Interview mit Grégory Vignal
Der im Winter neu verpflichtete Abwehrspieler Grégory Vignal hat sich in der Rückrunde als feste Größe im Team von Trainer Wolfgang Wolf etabliert. Im Interview mit
www.fck.de spricht der Franzose über seine ersten Monate beim FCK und erklärt, warum ihn die deutsche Spielweise an seine Zeit in England und Schottland erinnert.
Interview
Grégory, seit der Winterpause bist Du ein "Roter Teufel". Wie hast Du Dich in Kaiserslautern eingelebt?
Grégory Vignal: Mittlerweile sehr gut. Wichtig war für mich vor allem, dass meine Frau und meine beiden Töchter jetzt mit mir in Kaiserslautern leben. Es war in der Anfangsphase sehr schwer für mich, ohne meine Familie in einer fremden Stadt zu sein, zumal meine Frau damals noch hoch schwanger in Frankreich lebte. Das ständige Pendeln zwischen Kaiserslautern und Lens war sehr anstrengend, doch jetzt fühle ich mich sehr wohl.
Hattest Du schon Zeit Dich in Kaiserslautern umzusehen?
Grégory Vignal: Bisher war dafür leider nicht viel Zeit. Doch jetzt möchte ich zusammen mit meiner Familie die Stadt kennenlernen. Meine älteste Tochter wird ab der nächsten Woche auch hier zur Schule gehen.
Sportlich läuft es für Dich ja auch sehr gut. Du hast bisher alle Spiele der Rückrunde mitgemacht und scheinst Dich auf dem Platz immer besser zurecht zu finden.
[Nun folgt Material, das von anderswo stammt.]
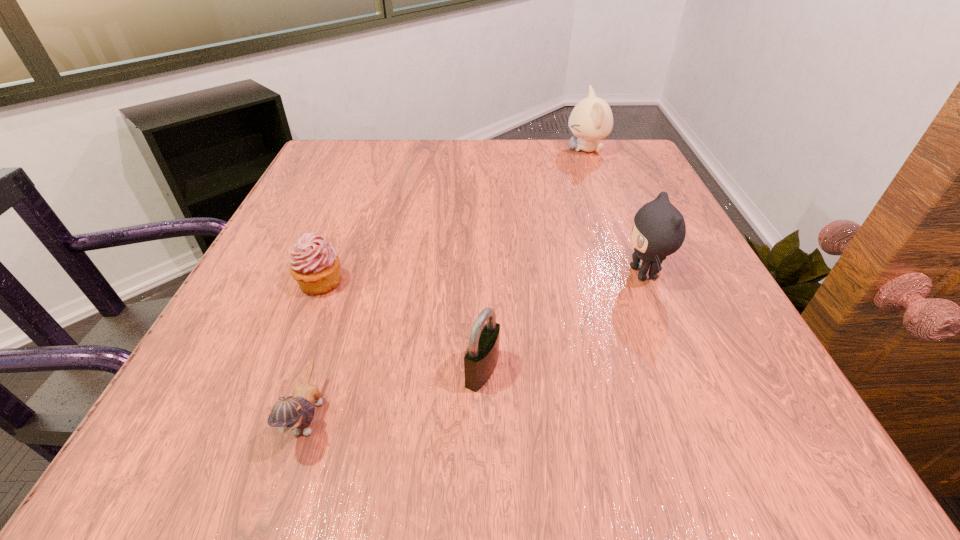 This screenshot has height=540, width=960. Identify the location of free region at the left edge. (285, 319).

Where is `vacant space at the right edge of the desktop`? vacant space at the right edge of the desktop is located at coordinates (689, 248).

Image resolution: width=960 pixels, height=540 pixels. In order to click on free space at the near left corner in this screenshot , I will do `click(190, 448)`.

Where is `vacant space at the far right corner of the desktop`? The image size is (960, 540). vacant space at the far right corner of the desktop is located at coordinates (632, 166).

The height and width of the screenshot is (540, 960). What are the coordinates of `free location at the near right corner of the desktop` in the screenshot? It's located at (705, 426).

Find the location of a particular element. Image resolution: width=960 pixels, height=540 pixels. free space between the leftmost kitten and the third object from right to left is located at coordinates (396, 393).

The width and height of the screenshot is (960, 540). In order to click on vacant point located between the farthest object and the second farthest kitten in this screenshot , I will do `click(615, 211)`.

Where is `blank region between the shortest kitten and the third object from left to right`? This screenshot has width=960, height=540. blank region between the shortest kitten and the third object from left to right is located at coordinates (396, 393).

The height and width of the screenshot is (540, 960). I want to click on unoccupied position between the third object from right to left and the shortest kitten, so click(x=396, y=393).

Locate an element on the screen. vacant space that is in between the farthest object and the second farthest kitten is located at coordinates (615, 211). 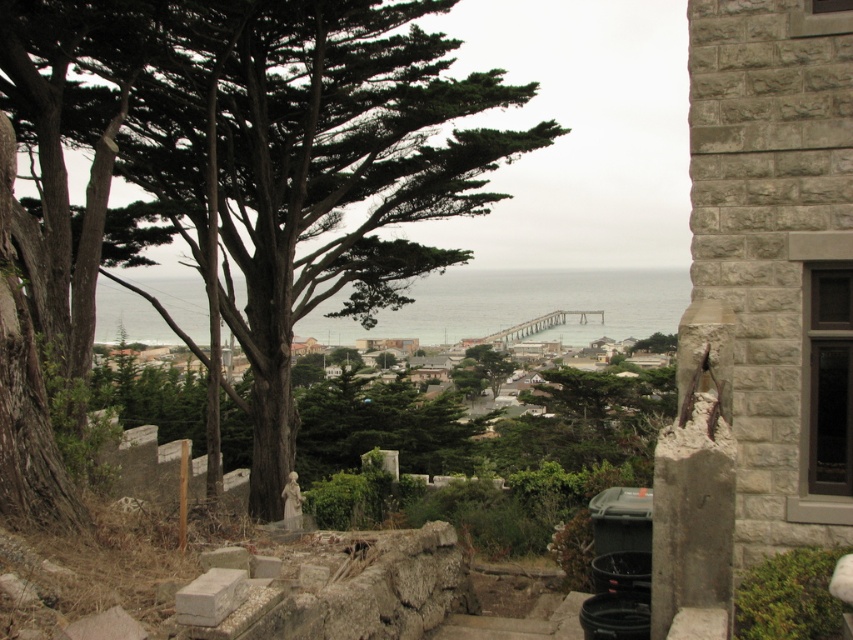 You are standing at the point marked by the coordinates point (254, 156) in the image. What object is located at that exact position?

The point (254, 156) corresponds to the green rough bark tree at center.

From the picture: You are standing at the viewpoint overlooking the coastal town and see two points marked in the scene. Which point, point (x=294, y=125) or point (x=662, y=332), is closer to you?

Point (x=294, y=125) is closer to the viewer than point (x=662, y=332).

Looking at this image, you are standing at the center of the image and want to locate the green rough bark tree at center. According to the coordinates provided, in which direction should you look to find it?

The green rough bark tree at center is located at coordinates point (254, 156), which means it is positioned slightly to the left and upper part of the image from the center. So you should look towards the upper left direction to find it. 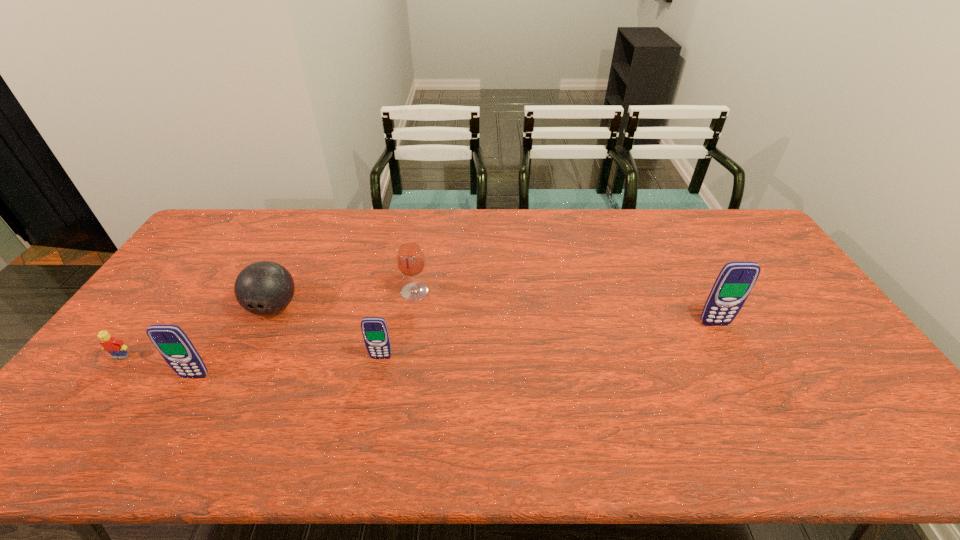 Please point a location where one more cellular_telephone can be added evenly. Please provide its 2D coordinates. Your answer should be formatted as a tuple, i.e. [(x, y)], where the tuple contains the x and y coordinates of a point satisfying the conditions above.

[(554, 340)] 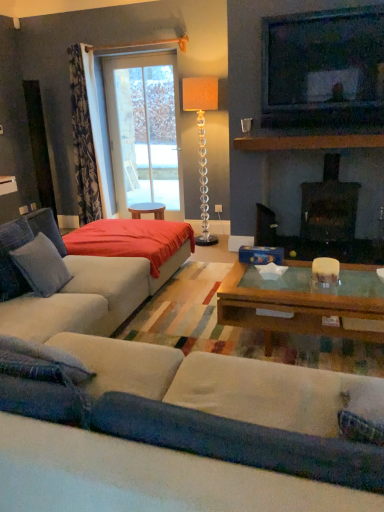 Question: Is floral fabric curtain at left looking in the opposite direction of soft gray fabric pillow at left?

Choices:
 (A) no
 (B) yes

Answer: (A)

Question: Does floral fabric curtain at left lie in front of soft gray fabric pillow at left?

Choices:
 (A) no
 (B) yes

Answer: (A)

Question: Considering the relative sizes of floral fabric curtain at left and soft gray fabric pillow at left in the image provided, is floral fabric curtain at left smaller than soft gray fabric pillow at left?

Choices:
 (A) yes
 (B) no

Answer: (B)

Question: From a real-world perspective, is floral fabric curtain at left positioned under soft gray fabric pillow at left based on gravity?

Choices:
 (A) no
 (B) yes

Answer: (A)

Question: Does floral fabric curtain at left have a larger size compared to soft gray fabric pillow at left?

Choices:
 (A) yes
 (B) no

Answer: (A)

Question: Considering the relative positions of floral fabric curtain at left and soft gray fabric pillow at left in the image provided, is floral fabric curtain at left behind soft gray fabric pillow at left?

Choices:
 (A) no
 (B) yes

Answer: (B)

Question: Can you confirm if velvet beige couch at lower center is thinner than transparent glass door at upper center?

Choices:
 (A) yes
 (B) no

Answer: (B)

Question: From a real-world perspective, is velvet beige couch at lower center positioned under transparent glass door at upper center based on gravity?

Choices:
 (A) yes
 (B) no

Answer: (A)

Question: Does velvet beige couch at lower center have a greater width compared to transparent glass door at upper center?

Choices:
 (A) yes
 (B) no

Answer: (A)

Question: Is velvet beige couch at lower center touching transparent glass door at upper center?

Choices:
 (A) no
 (B) yes

Answer: (A)

Question: Is velvet beige couch at lower center far away from transparent glass door at upper center?

Choices:
 (A) no
 (B) yes

Answer: (B)

Question: Is velvet beige couch at lower center oriented away from transparent glass door at upper center?

Choices:
 (A) no
 (B) yes

Answer: (A)

Question: Can you confirm if red fabric bed at center is wider than matte black television at upper right?

Choices:
 (A) yes
 (B) no

Answer: (A) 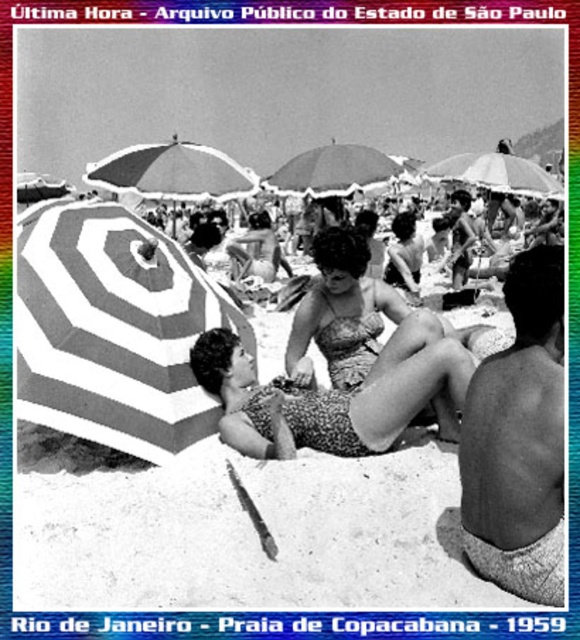 Does printed fabric bikini at center have a lesser width compared to white striped umbrella at upper center?

Yes, printed fabric bikini at center is thinner than white striped umbrella at upper center.

Does printed fabric bikini at center appear on the left side of white striped umbrella at upper center?

Correct, you'll find printed fabric bikini at center to the left of white striped umbrella at upper center.

The image size is (580, 640). What do you see at coordinates (335, 394) in the screenshot? I see `printed fabric bikini at center` at bounding box center [335, 394].

Locate an element on the screen. printed fabric bikini at center is located at coordinates (335, 394).

Can you confirm if printed fabric bikini at center is taller than white striped umbrella at center?

Incorrect, printed fabric bikini at center's height is not larger of white striped umbrella at center's.

Which is behind, point (212, 352) or point (353, 164)?

The point (353, 164) is behind.

Image resolution: width=580 pixels, height=640 pixels. In order to click on printed fabric bikini at center in this screenshot , I will do `click(335, 394)`.

In the scene shown: Is white striped umbrella at left further to camera compared to striped fabric umbrella at left?

No, white striped umbrella at left is closer to the viewer.

Between white striped umbrella at left and striped fabric umbrella at left, which one appears on the right side from the viewer's perspective?

white striped umbrella at left is more to the right.

Who is more distant from viewer, (x=27, y=224) or (x=168, y=284)?

The point (x=27, y=224) is behind.

Where is `white striped umbrella at left`? white striped umbrella at left is located at coordinates (242, 531). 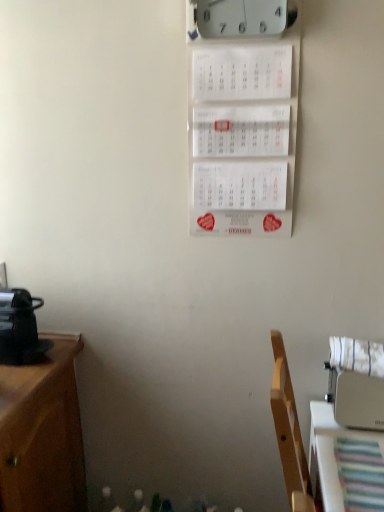 Describe the element at coordinates (328, 443) in the screenshot. I see `white fabric chair at right` at that location.

The width and height of the screenshot is (384, 512). Find the location of `white fabric chair at right`. white fabric chair at right is located at coordinates (328, 443).

What do you see at coordinates (239, 18) in the screenshot? I see `white plastic clock at upper center` at bounding box center [239, 18].

Find the location of `white plastic clock at upper center`. white plastic clock at upper center is located at coordinates (239, 18).

Locate an element on the screen. white fabric chair at right is located at coordinates (328, 443).

Considering the positions of objects white plastic clock at upper center and white fabric chair at right in the image provided, who is more to the left, white plastic clock at upper center or white fabric chair at right?

From the viewer's perspective, white plastic clock at upper center appears more on the left side.

Which object is more forward, white plastic clock at upper center or white fabric chair at right?

white fabric chair at right is in front.

Between point (290, 25) and point (352, 439), which one is positioned in front?

The point (290, 25) is closer.

Looking at this image, from the image's perspective, is white plastic clock at upper center located beneath white fabric chair at right?

Actually, white plastic clock at upper center appears above white fabric chair at right in the image.

Looking at this image, from a real-world perspective, is white plastic clock at upper center physically above white fabric chair at right?

Correct, in the physical world, white plastic clock at upper center is higher than white fabric chair at right.

Which of these two, white plastic clock at upper center or white fabric chair at right, is thinner?

With smaller width is white plastic clock at upper center.

Does white plastic clock at upper center have a lesser height compared to white fabric chair at right?

Indeed, white plastic clock at upper center has a lesser height compared to white fabric chair at right.

Considering the relative sizes of white plastic clock at upper center and white fabric chair at right in the image provided, is white plastic clock at upper center smaller than white fabric chair at right?

Indeed, white plastic clock at upper center has a smaller size compared to white fabric chair at right.

Can white fabric chair at right be found inside white plastic clock at upper center?

Actually, white fabric chair at right is outside white plastic clock at upper center.

Looking at this image, is white plastic clock at upper center not near white fabric chair at right?

Yes, white plastic clock at upper center is far from white fabric chair at right.

Could you tell me if white plastic clock at upper center is facing white fabric chair at right?

No, white plastic clock at upper center does not turn towards white fabric chair at right.

What's the angular difference between white plastic clock at upper center and white fabric chair at right's facing directions?

The angle between the facing direction of white plastic clock at upper center and the facing direction of white fabric chair at right is 90 degrees.

How far apart are white plastic clock at upper center and white fabric chair at right?

A distance of 3.37 feet exists between white plastic clock at upper center and white fabric chair at right.

This screenshot has width=384, height=512. Find the location of `furniture on the right of white plastic clock at upper center`. furniture on the right of white plastic clock at upper center is located at coordinates [328, 443].

Consider the image. Does white fabric chair at right appear on the right side of white plastic clock at upper center?

Correct, you'll find white fabric chair at right to the right of white plastic clock at upper center.

Does white fabric chair at right lie behind white plastic clock at upper center?

No, the depth of white fabric chair at right is less than that of white plastic clock at upper center.

Which is closer, (x=305, y=507) or (x=240, y=32)?

Point (x=305, y=507)

From the image's perspective, between white fabric chair at right and white plastic clock at upper center, which one is located above?

white plastic clock at upper center, from the image's perspective.

From a real-world perspective, is white fabric chair at right physically above white plastic clock at upper center?

No.

Between white fabric chair at right and white plastic clock at upper center, which one has smaller width?

white plastic clock at upper center.

Does white fabric chair at right have a lesser height compared to white plastic clock at upper center?

No.

Who is bigger, white fabric chair at right or white plastic clock at upper center?

white fabric chair at right is bigger.

Is white fabric chair at right inside or outside of white plastic clock at upper center?

white fabric chair at right is outside white plastic clock at upper center.

Consider the image. Is white fabric chair at right far from white plastic clock at upper center?

Indeed, white fabric chair at right is not near white plastic clock at upper center.

Is white fabric chair at right turned away from white plastic clock at upper center?

No, white fabric chair at right's orientation is not away from white plastic clock at upper center.

Locate an element on the screen. This screenshot has height=512, width=384. furniture on the right of white plastic clock at upper center is located at coordinates 328,443.

Identify the location of furniture on the right side of white plastic clock at upper center. This screenshot has height=512, width=384. (328, 443).

Identify the location of clock above the white fabric chair at right (from a real-world perspective). (239, 18). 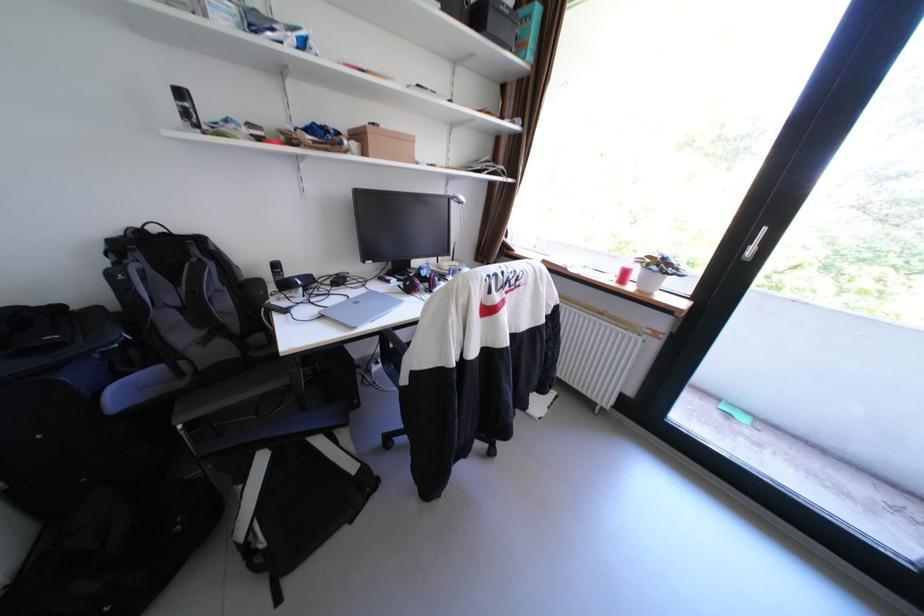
Grégory Vignal: Das stimmt. Als neuer Spieler braucht man am Anfang natürlich etwas Zeit sich an ein neues Umfeld, an eine andere Spielweise und eine neue Liga zu gewöhnen. Ich denke aber, dass ich mich immer besser zurechtgefunden habe und ich mich auch in den nächsten Spielen weiter steigern kann. Gerade das Zusammenspiel mit Axel Bellinghausen auf der linken Seite klappt immer besser. Wir wechseln uns mit den Vorstößen ab und versuchen mit Doppelpässen in eine gute Position zum Flanken zu kommen.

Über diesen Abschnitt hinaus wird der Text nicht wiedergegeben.